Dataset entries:
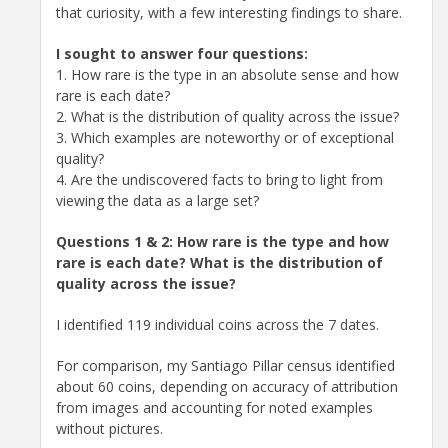
that curiosity, with a few interesting findings to share.
I sought to answer four questions:
1. How rare is the type in an absolute sense and how
rare is each date?
2. What is the distribution of quality across the issue?
3. Which examples are noteworthy or of exceptional
quality?
4. Are the undiscovered facts to bring to light from
viewing the data as a large set?
Questions 1 & 2: How rare is the type and how
rare is each date? What is the distribution of
quality across the issue?
I identified 119 individual coins across the 7 dates.
For comparison, my Santiago Pillar census identified
about 60 coins, depending on accuracy of attribution
from images and accounting for noted examples
without pictures.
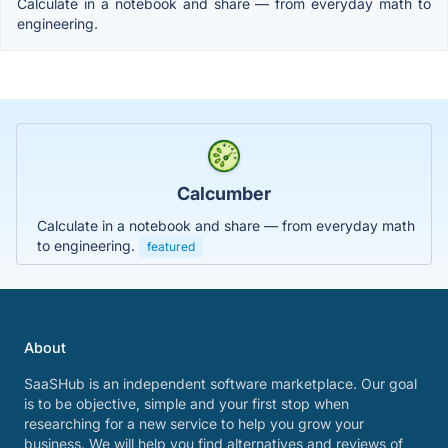
Calculate in a notebook and share — from everyday math to
engineering.
Calcumber
Calculate in a notebook and share — from everyday math
to engineering.
featured
About
SaaSHub is an independent software marketplace. Our goal
is to be objective, simple and your first stop when
researching for a new service to help you grow your
business. We will help you find alternatives and reviews of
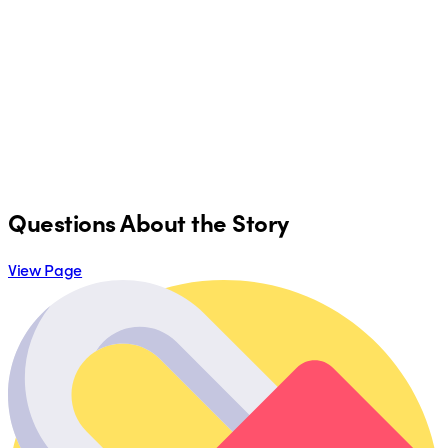
Questions About the Story
View Page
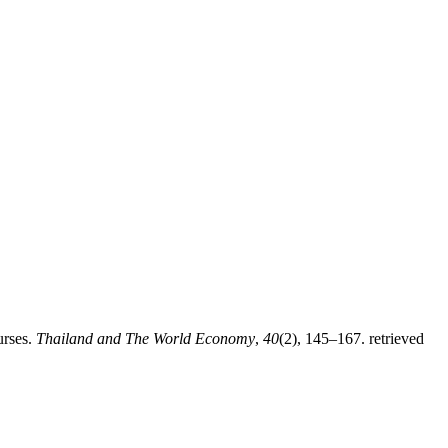
urses.
Thailand and The World Economy
,
40
(2), 145–167. retrieved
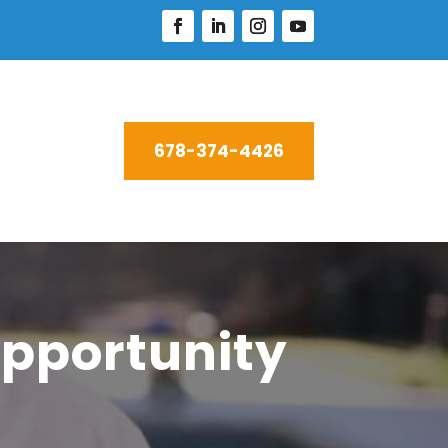
678-374-4426
pportunity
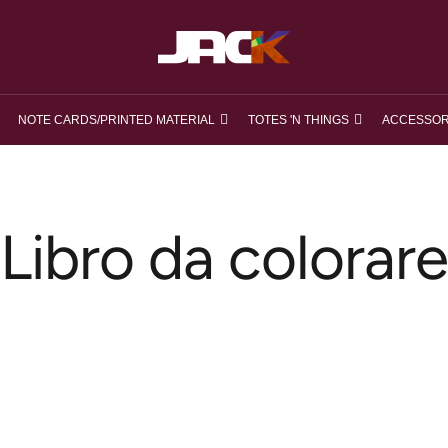
loveJACK
NOTE CARDS/PRINTED MATERIAL
TOTES 'N THINGS
ACCESSOR
Libro da colorare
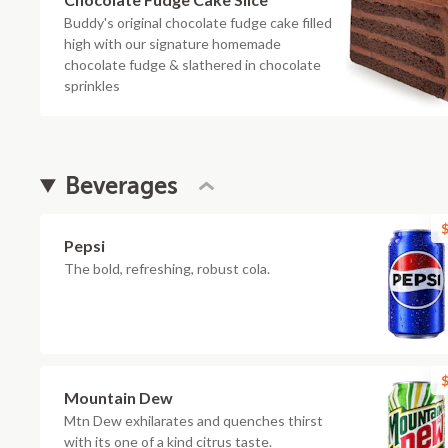
Buddy's original chocolate fudge cake filled
high with our signature homemade
chocolate fudge & slathered in chocolate
sprinkles
Beverages
$
Pepsi
The bold, refreshing, robust cola.
$
Mountain Dew
Mtn Dew exhilarates and quenches thirst
with its one of a kind citrus taste.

EXERCISE: All lines above containing the string "What": copy each one.

EXERCISE SOLUTION:
2. What is the distribution of quality across the issue?
rare is each date? What is the distribution of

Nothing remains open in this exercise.